Hoeness ma być wieczorem na trybunach Allianz Arena podczas półfinałowego meczu Bayern-Barcelona w Lidze Mistrzów (20.45, Canal+ Sport, nSport). To będzie jego pierwsze publiczne pojawienie się od wybuchu afery dotyczącej szwajcarskiego konta, na którym działacz ukrywał pieniądze - swoje, ale również przyjaciół - przed niemieckim fiskusem. Na koncie były pieniądze którymi obracał m.in. w transakcjach giełdowych. Jak napisała "Sueddeutsche Zeitung", aż 20 mln marek przelał na to konto Robert Loius-Dreyfus, czyli zmarły w 2009 szef Adidasa, uważany za szarą eminencję futbolu.
Adidas jest związany z Bayernem od dziesięcioleci, ale wspomniane przelewy - 5 mln, a potem jeszcze 15 w formie pożyczek - od Dreyfusa dla jego przyjaciela Hoenessa miały miejsce akurat wtedy, gdy Adidas negocjował z klubem wielką umowę, obejmującą również wykupienie udziałów. A Bayern miał akurat konkurencyjną ofertę od Nike.

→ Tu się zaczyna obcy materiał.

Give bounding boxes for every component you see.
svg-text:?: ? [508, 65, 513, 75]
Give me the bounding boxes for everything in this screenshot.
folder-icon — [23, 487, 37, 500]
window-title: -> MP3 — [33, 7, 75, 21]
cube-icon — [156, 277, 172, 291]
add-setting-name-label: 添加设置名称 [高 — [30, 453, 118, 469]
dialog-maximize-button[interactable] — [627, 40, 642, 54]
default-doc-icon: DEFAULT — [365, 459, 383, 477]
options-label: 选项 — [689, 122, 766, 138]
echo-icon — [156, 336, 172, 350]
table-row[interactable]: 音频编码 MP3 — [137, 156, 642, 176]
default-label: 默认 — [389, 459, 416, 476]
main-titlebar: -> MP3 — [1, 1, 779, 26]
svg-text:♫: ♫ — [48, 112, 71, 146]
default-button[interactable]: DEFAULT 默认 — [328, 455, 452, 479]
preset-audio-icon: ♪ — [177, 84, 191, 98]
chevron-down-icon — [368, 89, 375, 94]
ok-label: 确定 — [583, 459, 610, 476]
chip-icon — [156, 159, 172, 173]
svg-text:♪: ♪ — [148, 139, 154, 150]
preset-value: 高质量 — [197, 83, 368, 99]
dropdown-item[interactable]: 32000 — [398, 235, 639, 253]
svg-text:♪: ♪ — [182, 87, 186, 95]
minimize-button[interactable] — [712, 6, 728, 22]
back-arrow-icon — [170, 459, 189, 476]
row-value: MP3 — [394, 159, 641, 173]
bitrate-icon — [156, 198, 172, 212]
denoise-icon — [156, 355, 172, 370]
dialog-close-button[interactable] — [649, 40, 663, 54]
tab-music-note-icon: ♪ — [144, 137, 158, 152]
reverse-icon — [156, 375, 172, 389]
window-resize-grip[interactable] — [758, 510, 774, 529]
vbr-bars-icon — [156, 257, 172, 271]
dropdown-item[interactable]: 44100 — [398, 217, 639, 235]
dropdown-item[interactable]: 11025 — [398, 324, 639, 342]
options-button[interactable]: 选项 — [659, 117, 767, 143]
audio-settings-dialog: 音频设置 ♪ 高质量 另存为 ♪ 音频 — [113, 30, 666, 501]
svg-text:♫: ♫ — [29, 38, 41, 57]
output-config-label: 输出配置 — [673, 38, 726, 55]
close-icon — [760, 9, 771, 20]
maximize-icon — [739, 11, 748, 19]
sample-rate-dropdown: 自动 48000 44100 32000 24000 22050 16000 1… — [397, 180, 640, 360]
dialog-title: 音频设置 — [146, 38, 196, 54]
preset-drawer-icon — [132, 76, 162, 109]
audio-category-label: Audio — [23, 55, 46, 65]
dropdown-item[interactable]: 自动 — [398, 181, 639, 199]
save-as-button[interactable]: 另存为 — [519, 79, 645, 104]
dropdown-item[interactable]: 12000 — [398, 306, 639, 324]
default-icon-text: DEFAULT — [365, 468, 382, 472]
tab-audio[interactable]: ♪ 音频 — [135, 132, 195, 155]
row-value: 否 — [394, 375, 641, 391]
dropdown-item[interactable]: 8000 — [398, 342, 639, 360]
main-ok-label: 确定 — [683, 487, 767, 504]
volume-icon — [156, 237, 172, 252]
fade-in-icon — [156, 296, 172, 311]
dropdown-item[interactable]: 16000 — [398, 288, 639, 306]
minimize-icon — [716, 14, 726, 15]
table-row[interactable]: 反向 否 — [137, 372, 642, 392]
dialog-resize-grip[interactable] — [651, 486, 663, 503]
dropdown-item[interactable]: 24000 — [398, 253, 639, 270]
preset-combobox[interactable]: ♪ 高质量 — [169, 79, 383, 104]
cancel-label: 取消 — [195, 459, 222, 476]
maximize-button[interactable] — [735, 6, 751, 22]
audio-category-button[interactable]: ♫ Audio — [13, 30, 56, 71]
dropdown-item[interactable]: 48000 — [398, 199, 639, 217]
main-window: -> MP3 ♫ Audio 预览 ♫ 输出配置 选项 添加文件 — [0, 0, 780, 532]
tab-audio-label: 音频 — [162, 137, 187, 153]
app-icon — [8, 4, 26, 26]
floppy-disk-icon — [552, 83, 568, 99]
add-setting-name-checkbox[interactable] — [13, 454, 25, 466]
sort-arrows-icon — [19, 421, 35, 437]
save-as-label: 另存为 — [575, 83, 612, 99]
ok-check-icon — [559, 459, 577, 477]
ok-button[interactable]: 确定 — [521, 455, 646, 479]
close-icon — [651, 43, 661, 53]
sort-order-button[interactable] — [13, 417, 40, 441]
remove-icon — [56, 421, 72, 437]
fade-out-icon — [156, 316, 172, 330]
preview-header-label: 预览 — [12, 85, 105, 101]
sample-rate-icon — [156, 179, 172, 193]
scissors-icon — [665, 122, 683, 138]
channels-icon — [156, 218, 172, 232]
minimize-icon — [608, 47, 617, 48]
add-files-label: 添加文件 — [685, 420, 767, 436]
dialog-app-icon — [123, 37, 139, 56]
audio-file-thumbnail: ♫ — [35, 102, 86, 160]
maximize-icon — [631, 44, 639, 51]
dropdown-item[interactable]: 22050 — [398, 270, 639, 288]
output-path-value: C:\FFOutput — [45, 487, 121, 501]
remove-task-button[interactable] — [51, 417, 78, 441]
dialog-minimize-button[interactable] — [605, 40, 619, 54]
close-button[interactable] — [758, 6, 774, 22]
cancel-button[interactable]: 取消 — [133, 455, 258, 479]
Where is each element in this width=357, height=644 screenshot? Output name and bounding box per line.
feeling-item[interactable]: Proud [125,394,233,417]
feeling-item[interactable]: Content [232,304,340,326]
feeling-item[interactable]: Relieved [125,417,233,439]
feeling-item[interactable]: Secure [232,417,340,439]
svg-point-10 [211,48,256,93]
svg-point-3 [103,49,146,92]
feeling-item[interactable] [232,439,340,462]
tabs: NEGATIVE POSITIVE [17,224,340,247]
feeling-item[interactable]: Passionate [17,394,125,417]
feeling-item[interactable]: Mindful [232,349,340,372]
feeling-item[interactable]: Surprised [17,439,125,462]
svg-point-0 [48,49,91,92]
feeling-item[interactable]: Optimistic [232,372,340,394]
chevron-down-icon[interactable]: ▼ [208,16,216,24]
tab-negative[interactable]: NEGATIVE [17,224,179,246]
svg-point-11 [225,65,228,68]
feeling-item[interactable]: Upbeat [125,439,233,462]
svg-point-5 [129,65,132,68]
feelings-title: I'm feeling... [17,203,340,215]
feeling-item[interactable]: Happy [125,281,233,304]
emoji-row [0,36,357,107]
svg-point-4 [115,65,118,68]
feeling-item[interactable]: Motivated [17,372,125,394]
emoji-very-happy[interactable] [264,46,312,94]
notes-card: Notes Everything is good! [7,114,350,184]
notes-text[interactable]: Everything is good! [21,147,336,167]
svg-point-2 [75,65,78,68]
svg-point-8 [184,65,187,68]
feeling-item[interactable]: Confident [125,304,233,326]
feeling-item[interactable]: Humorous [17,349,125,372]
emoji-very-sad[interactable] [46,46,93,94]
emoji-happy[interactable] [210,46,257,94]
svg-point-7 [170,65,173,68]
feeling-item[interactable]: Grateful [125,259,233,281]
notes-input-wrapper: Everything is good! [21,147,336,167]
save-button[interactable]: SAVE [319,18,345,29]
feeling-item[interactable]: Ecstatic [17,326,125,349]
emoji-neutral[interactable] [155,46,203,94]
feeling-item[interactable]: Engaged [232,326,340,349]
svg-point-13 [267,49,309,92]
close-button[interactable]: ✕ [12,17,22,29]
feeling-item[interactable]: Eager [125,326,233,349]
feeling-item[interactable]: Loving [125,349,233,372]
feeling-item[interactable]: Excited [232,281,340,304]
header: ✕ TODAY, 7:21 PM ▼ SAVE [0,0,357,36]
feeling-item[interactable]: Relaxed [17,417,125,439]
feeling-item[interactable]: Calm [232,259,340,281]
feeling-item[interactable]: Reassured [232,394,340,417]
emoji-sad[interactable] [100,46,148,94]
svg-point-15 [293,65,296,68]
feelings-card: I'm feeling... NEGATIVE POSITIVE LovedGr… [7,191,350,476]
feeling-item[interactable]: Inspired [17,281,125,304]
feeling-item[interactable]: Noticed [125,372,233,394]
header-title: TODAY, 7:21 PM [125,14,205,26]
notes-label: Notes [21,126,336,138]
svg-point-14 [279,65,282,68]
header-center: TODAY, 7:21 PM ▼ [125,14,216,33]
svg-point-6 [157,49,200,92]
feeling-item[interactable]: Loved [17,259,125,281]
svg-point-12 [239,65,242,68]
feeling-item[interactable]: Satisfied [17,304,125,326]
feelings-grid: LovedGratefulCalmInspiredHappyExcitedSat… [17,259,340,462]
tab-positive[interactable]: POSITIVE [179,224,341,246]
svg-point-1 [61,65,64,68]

We wrześniu 2001 roku przedłużył jednak umowę z Adidasem o siedem lat, i sprzedał mu blisko 10 procent akcji za ok. 75 mln euro.
Hoeness do informacji "SZ" jeszcze się nie odniósł. Przyznał się natomiast we wtorek w wywiadzie dla "Sport Bild" do "ciężkiego błędu", czyli unikania podatków. Wcześniej dobrowolnie zawiadomił urząd skarbowy o swoich oszustwach - wiedząc że dzięki temu będzie miał szansę na niższą karę, bo prawda i tak wyjdzie na jaw. - Próbowałem przynajmniej częściowo naprawić mój błąd. Chcę wszystko wyjaśnić. Prawo stwarza taką możliwość - tłumaczy Hoeness.
Według "Sueddeutsche Zeitung" szef Bayernu, nie tylko działacz piłkarski, ale też potentat w branży mięsnej - jego firma produkuje kiełbaski, ma kontrakt m.in. z Bayernem - został 20 marca tymczasowo aresztowany. Po wpłaceniu kaucji w wysokości 5 mln euro zwolniono go, jednak nakaz aresztowania pozostaje nadal aktualny.
Tygodnik "Focus" poinformował jako pierwszy w zeszłą sobotę, że Hoeness zawiadomił w styczniu urząd podatkowy o popełnieniu przez siebie oszustwa podatkowego w związku z posiadaniem konta w szwajcarskim banku. Prokuratura wdrożyła przeciwko działaczowi śledztwo, sprawdzając, czy ujawnił on wszystkie dane o zaległych podatkach i czy zawiadomienie ma moc prawną.